A jellyfish never before seen in New Jersey has been spotted in northern Barnegat Bay by a local fisherman.
The clinging jellyfish, a dime-sized creature that can pack a nasty sting, was scooped up by local angler Josh Hart, who took it to Jenkinson’s Aquarium for identification, according to a report from NBC Philadelphia.
The aquarium then contacted jellyfish expert Dr. Paul Bologna of Montclair State University, whose team is going to perform DNA tests on the jellyfish to confirm the species identification and find out more about where it came from. Hart captured the jellyfish while fishing south of the mouth of the Point Pleasant Canal.
The clinging jellyfish, off the radar for decades, was first spotted again in 2013 by a marine researcher working in Martha’s Vineyard, Mass. Mary Carman, the scientist, was stung on her face while diving.
“It felt like hypodermic needles,” she said, according to the Woods Hole Oceanographic Institute.

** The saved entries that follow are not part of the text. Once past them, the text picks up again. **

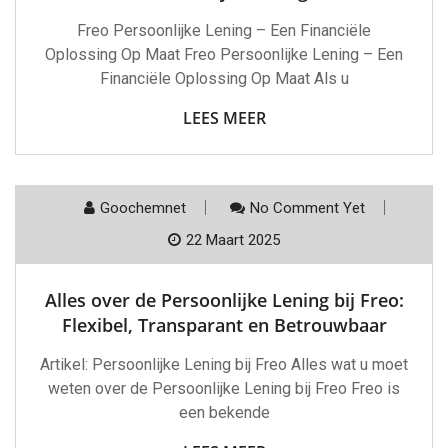
Freo Persoonlijke Lening – Een Financiële
Oplossing Op Maat Freo Persoonlijke Lening – Een
Financiële Oplossing Op Maat Als u
LEES MEER
Goochemnet
No Comment Yet
22 Maart 2025
Alles over de Persoonlijke Lening bij Freo:
Flexibel, Transparant en Betrouwbaar
Artikel: Persoonlijke Lening bij Freo Alles wat u moet
weten over de Persoonlijke Lening bij Freo Freo is
een bekende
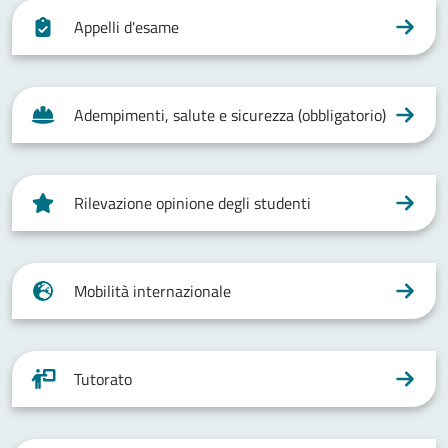
Appelli d'esame
Adempimenti, salute e sicurezza (obbligatorio)
Rilevazione opinione degli studenti
Mobilità internazionale
Tutorato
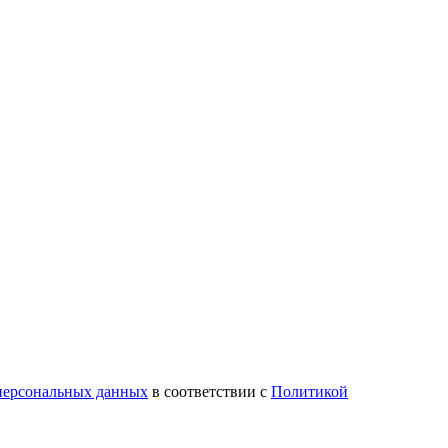
 персональных данных
в соответствии с
Политикой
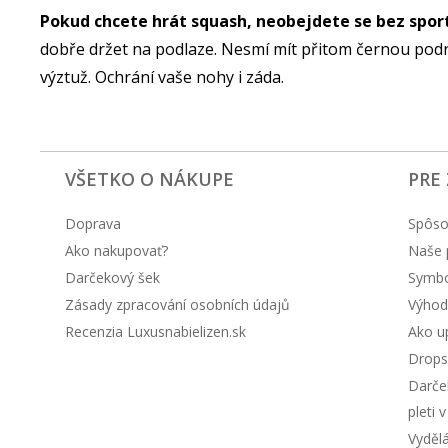
Pokud chcete hrát squash, neobejdete se bez spor
dobře držet na podlaze. Nesmí mít přitom černou podrá
výztuž. Ochrání vaše nohy i záda.
VŠETKO O NÁKUPE
PRE
Doprava
Spôso
Ako nakupovať?
Naše 
Darčekový šek
Symbol
Zásady zpracování osobních údajů
Výhod
Recenzia Luxusnabielizen.sk
Ako up
Drops
Darče
pleti 
Vyděl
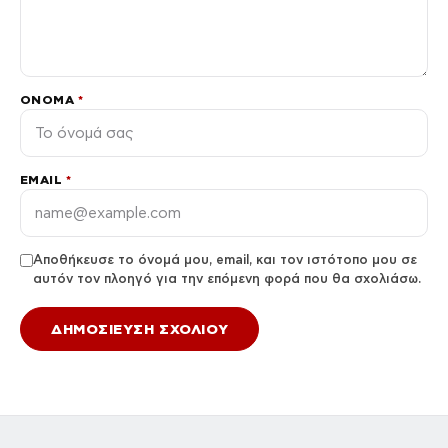
ΌΝΟΜΑ
*
EMAIL
*
Αποθήκευσε το όνομά μου, email, και τον ιστότοπο μου σε
αυτόν τον πλοηγό για την επόμενη φορά που θα σχολιάσω.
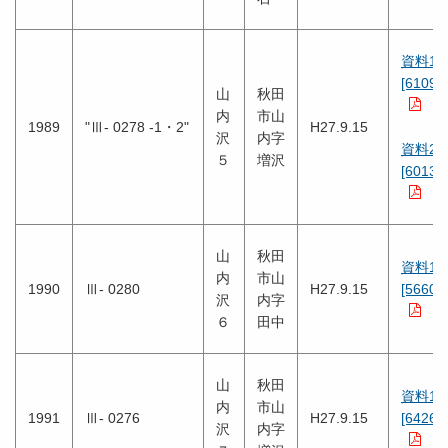
資料1
[6109K
山
秋田
内
市山
1989
"Ⅲ- 0278 -1・2"
H27.9.15
沢
内字
資料2
５
増沢
[6013K
山
秋田
資料1
内
市山
1990
Ⅲ- 0280
H27.9.15
[5660K
沢
内字
６
田中
山
秋田
資料1
内
市山
1991
Ⅲ- 0276
H27.9.15
[6426K
沢
内字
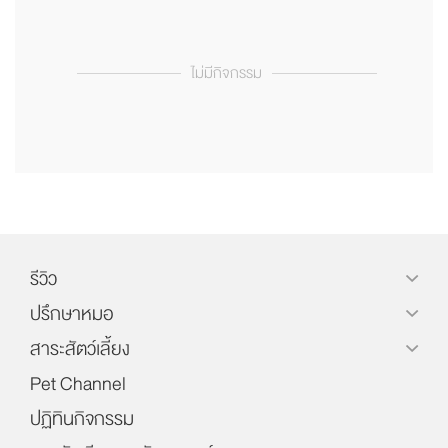
ไม่มีกิจกรรม
รีวิว
ปรึกษาหมอ
สาระสัตว์เลี้ยง
Pet Channel
ปฏิทินกิจกรรม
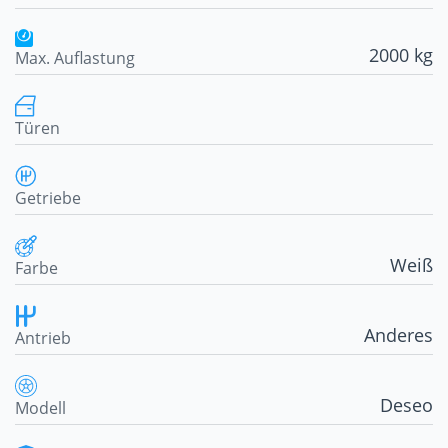
2000 kg
Max. Auflastung
Türen
Getriebe
Weiß
Farbe
Anderes
Antrieb
Deseo
Modell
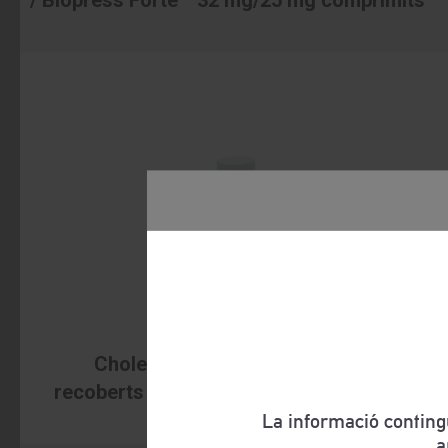
®
Cholestagel 625 mg
comprimits
recoberts amb pel·lícula. Colesevelam
La informació conting
a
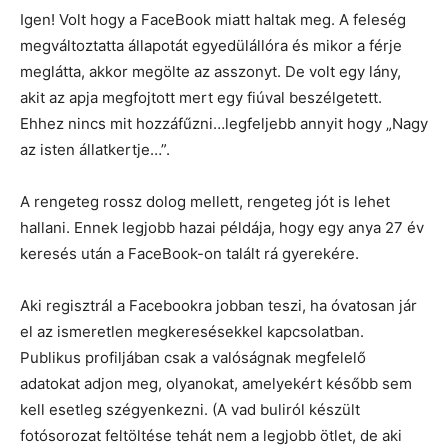
Igen! Volt hogy a FaceBook miatt haltak meg. A feleség
megváltoztatta állapotát egyedülállóra és mikor a férje
meglátta, akkor megölte az asszonyt. De volt egy lány,
akit az apja megfojtott mert egy fiúval beszélgetett.
Ehhez nincs mit hozzáfűzni…legfeljebb annyit hogy „Nagy
az isten állatkertje…”.
A rengeteg rossz dolog mellett, rengeteg jót is lehet
hallani. Ennek legjobb hazai példája, hogy egy anya 27 év
keresés után a FaceBook-on talált rá gyerekére.
Aki regisztrál a Facebookra jobban teszi, ha óvatosan jár
el az ismeretlen megkeresésekkel kapcsolatban.
Publikus profiljában csak a valóságnak megfelelő
adatokat adjon meg, olyanokat, amelyekért később sem
kell esetleg szégyenkezni. (A vad buliról készült
fotósorozat feltöltése tehát nem a legjobb ötlet, de aki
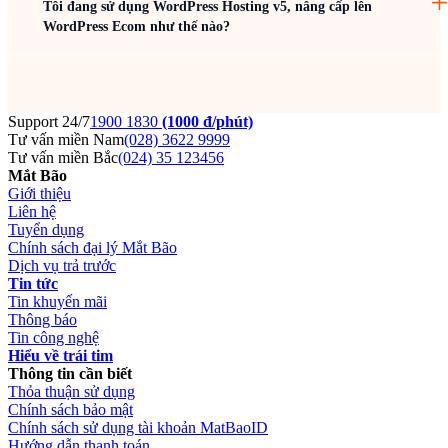
Tôi đang sử dụng WordPress Hosting v5, nâng cấp lên
WordPress Ecom như thế nào?
Support 24/7
1900 1830
(1000 đ/phút)
Tư vấn miền Nam
(028) 3622 9999
Tư vấn miền Bắc
(024) 35 123456
Mắt Bão
Giới thiệu
Liên hệ
Tuyển dụng
Chính sách đại lý Mắt Bão
Dịch vụ trả trước
Tin tức
Tin khuyến mãi
Thông báo
Tin công nghệ
Hiểu về trái tim
Thông tin cần biết
Thỏa thuận sử dụng
Chính sách bảo mật
Chính sách sử dụng tài khoản MatBaoID
Hướng dẫn thanh toán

Carman investigated further and found reports of other recent incidents of clinging jellyfish stings at Sage Lot Pond in Falmouth, Mass., and the Menemesha Pond system on the Vineyard, the institute said in a news release at the time. She also found that clinging jellies have been observed elsewhere in Massachusetts, as well as in New Hampshire and New York waters.
The jellyfish is an invasive species from the Pacific, and its presence in Atlantic waters is not fully mapped. Multiple stings from the clinging jellyfish can cause “acute respiratory problems, joint pains, and acute dermatitis that can take days to heal,” according to the Woods Hole report.
Bologna said it is likely there are more clinging jellyfish where this first one in New Jersey came from.
“Generally, if you find one, there are more, because they had to come from somewhere,” he said, in the NBC report.